A perspectiva que o profeta tem da aliança que Deus faz atinge um outro
patamar. Agora Deus é visto como alguém que vive em constante ira, que se move por
impulsos. É importante compreender este desenvolvimento no pensamento teológico
dos profetas. Assim como não haverá mais inundações diluvianas, também não haverá
mais ira contra o povo de Deus. A promessa de Deus no passado, em relação ao dilúvio,
continuava a ser cumprida, logo isso daria muita segurança ao povo que ouvia agora a
promessa de que Deus não se iraria mais contra ele.
Versículo 10.
De forma poética, o profeta continua a transmitir a mensagem de Deus para o
Seu povo.
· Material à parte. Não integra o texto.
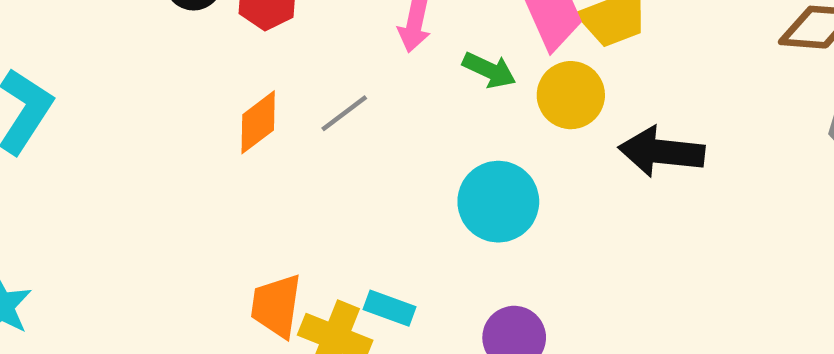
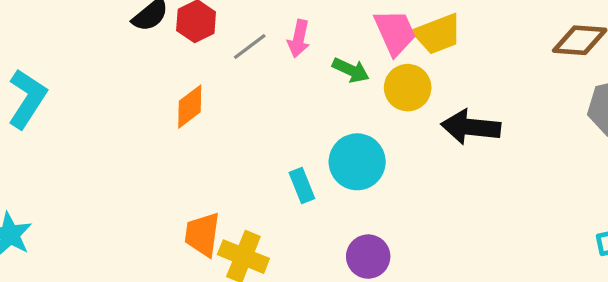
gray line: (344, 113) -> (250, 47), moved
cyan rectangle: (390, 308) -> (302, 185), moved, turned 48

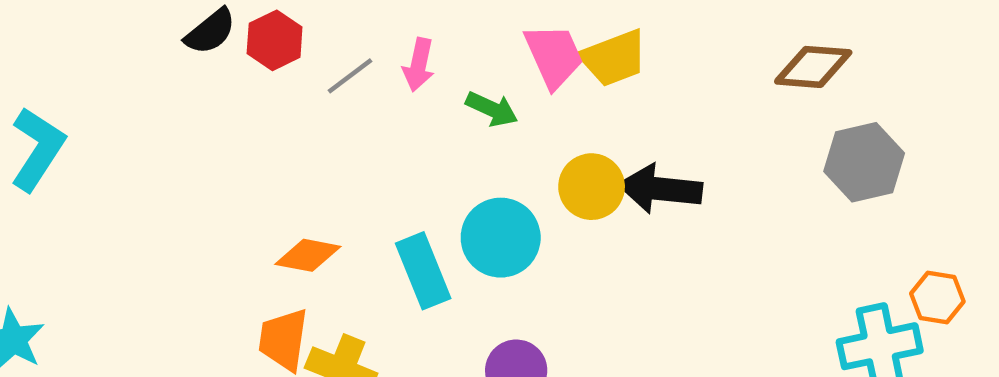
yellow circle: (408, 88) -> (592, 187), moved
orange diamond: (190, 107) -> (308, 255), moved, turned 48
cyan rectangle: (302, 185) -> (423, 271), size x1.5

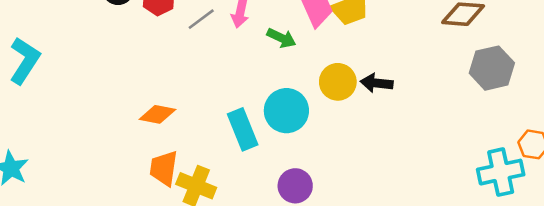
black arrow: (660, 189) -> (377, 83), size x0.7
orange diamond: (308, 255) -> (157, 114), moved

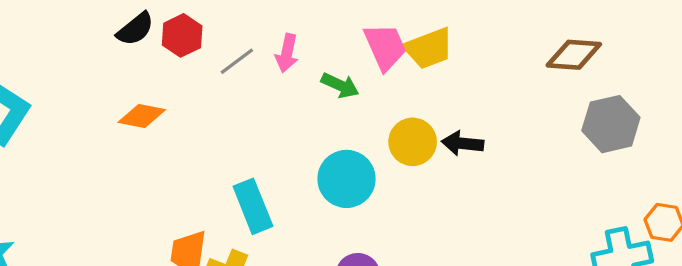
orange diamond: (157, 114) -> (142, 116), moved
cyan rectangle: (243, 129) -> (253, 206), moved

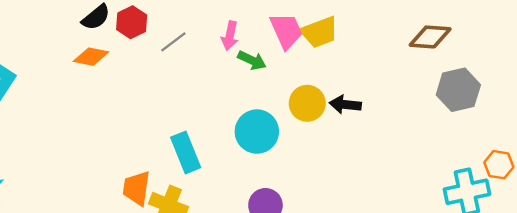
pink arrow: (287, 53) -> (230, 36), moved
orange diamond: (142, 116) -> (91, 57), moved

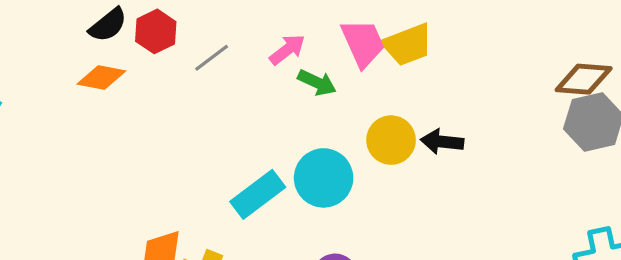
pink arrow: (230, 36) -> (287, 50), turned -140
brown diamond: (430, 37) -> (584, 79), moved
cyan rectangle: (186, 152) -> (258, 194), moved, turned 75

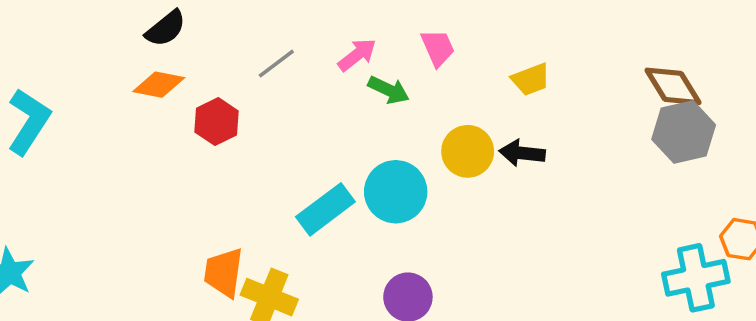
red hexagon: (156, 31) -> (217, 122), moved
pink trapezoid: (363, 43) -> (438, 48), size x0.7
yellow trapezoid: (407, 45) -> (531, 79), moved, size x0.7
brown diamond: (584, 79) -> (673, 86), turned 54

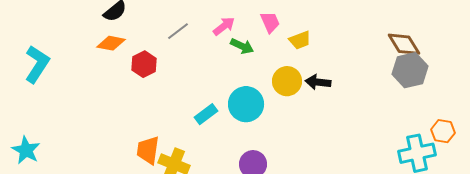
yellow trapezoid: (531, 79) -> (300, 40), moved
cyan rectangle: (325, 209) -> (206, 114), size x0.7

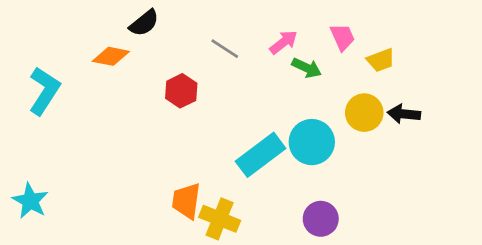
gray line: (178, 31) -> (225, 49), turned 70
orange diamond: (111, 43) -> (111, 56), moved
cyan rectangle: (206, 114) -> (261, 155), size x1.6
A efemeridade das montanhas e dos outeiros é destacada para ser comparada
com a continuidade da acção de Deus através da benignidade e do pacto.
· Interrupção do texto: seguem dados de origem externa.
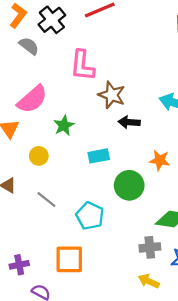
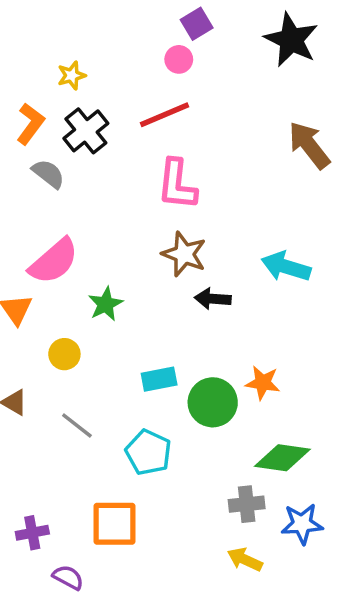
pink L-shape: (82, 66) -> (177, 184), moved
cyan rectangle: (99, 156) -> (159, 379), moved
orange star: (160, 160) -> (263, 383), moved

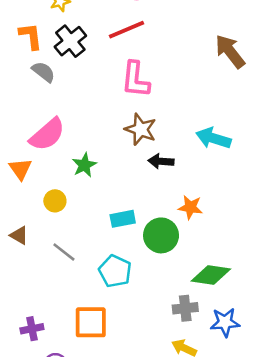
orange L-shape: (31, 124) -> (31, 36), turned -44
orange star: (263, 383) -> (190, 207), moved

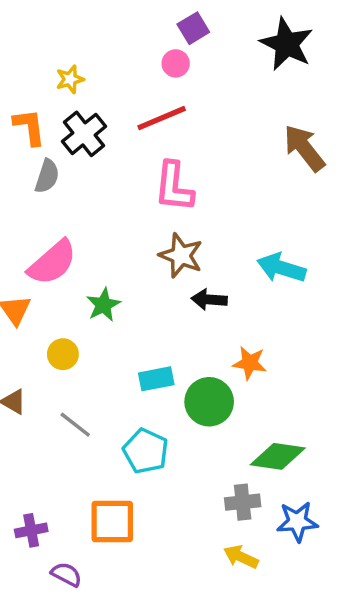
gray semicircle: (43, 72) -> (47, 176), turned 70

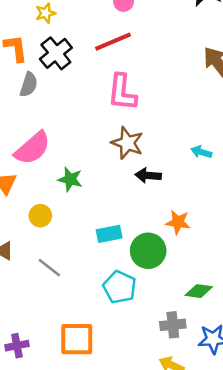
cyan arrow: (281, 268) -> (201, 152), size x0.6
green star: (103, 305) -> (70, 179), turned -30
cyan pentagon: (146, 451) -> (120, 287), moved
green diamond: (278, 456) -> (199, 291), size x0.7

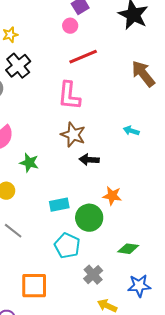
red line: (113, 42) -> (83, 57), moved
cyan arrow: (201, 152) -> (131, 131), moved
gray cross: (173, 325) -> (93, 275), moved, turned -36

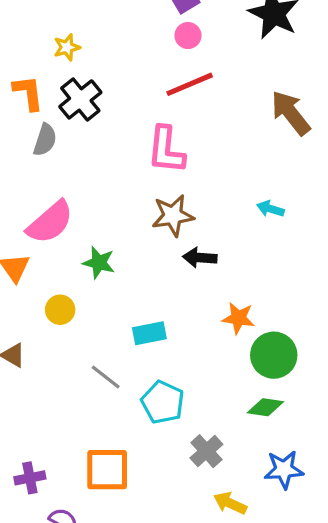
pink circle: (70, 26) -> (188, 36), moved
brown star: (73, 135) -> (173, 216), turned -30
green circle: (89, 218) -> (274, 355), moved
gray line: (13, 231) -> (106, 377), moved

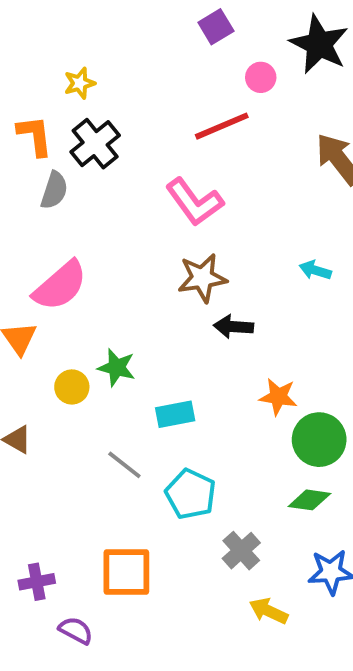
pink circle: (188, 36) -> (261, 77), moved
pink L-shape: (166, 150) -> (195, 202), turned -42
green star: (99, 263) -> (117, 368), moved

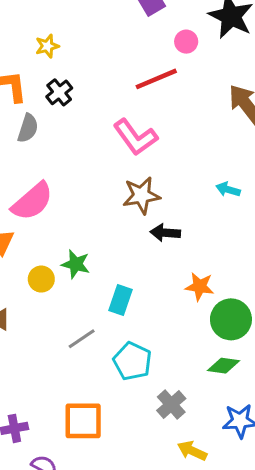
black cross: (95, 144) -> (59, 92), size x0.7
cyan rectangle: (175, 414) -> (120, 300), turned -60
gray line: (124, 465) -> (82, 339), turned -72

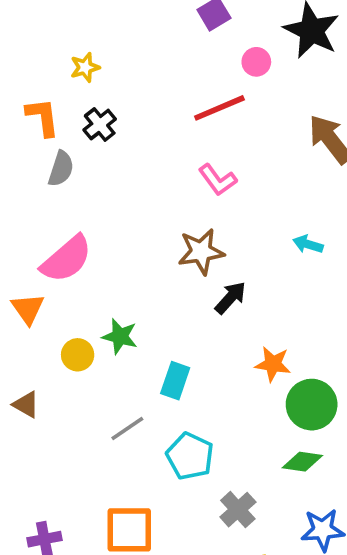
pink L-shape: (135, 137) -> (218, 180), moved, size x0.7
black arrow: (165, 233) -> (231, 298), turned 128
A palavra “pacto” (tyrib] - beriyt) “implica primeiro e acima de tudo a noção de
‘imposição’, ‘compromisso’, ou ‘obrigação’”. O pacto ou concerto expressa a vontade
de Deus. Esta foi apresentada nos versículos anteriores, por isso é qualificada como
sendo de paz (µ/lv; - shalom).
A salvação de Deus é imerecida, mas ela flui da Sua benignidade e não da sua
justiça. O ser humano nada pode fazer para adquirir a salvação, não há mérito algum
que possamos apresentar para sermos salvos, a única coisa que podemos fazer é entregar
completamente a nossa vida nas mãos de Deus e aceitar a sua oferta de restauração. A
sua presença em nós dar-nos-á a verdadeira paz que necessitamos.
CONCLUSÃO
1. Quando nos arrependemos dos nossos pecados, Deus dá-nos um futuro cheio de
possibilidades.
2. Quando nos arrependemos dos nossos pecados e reivindicamos o perdão de
Deus, podemos colocar para trás das costas os nossos erros morais e espirituais
do passado.
3. A nossa resposta adequada à compaixão e amor de Deus é decidirmos viver para
Ele.
4. Podemos ter a certeza de que o amor e a compaixão de Deus por nós nunca
falha; o nosso relacionamento com ele através de Cristo durará para sempre.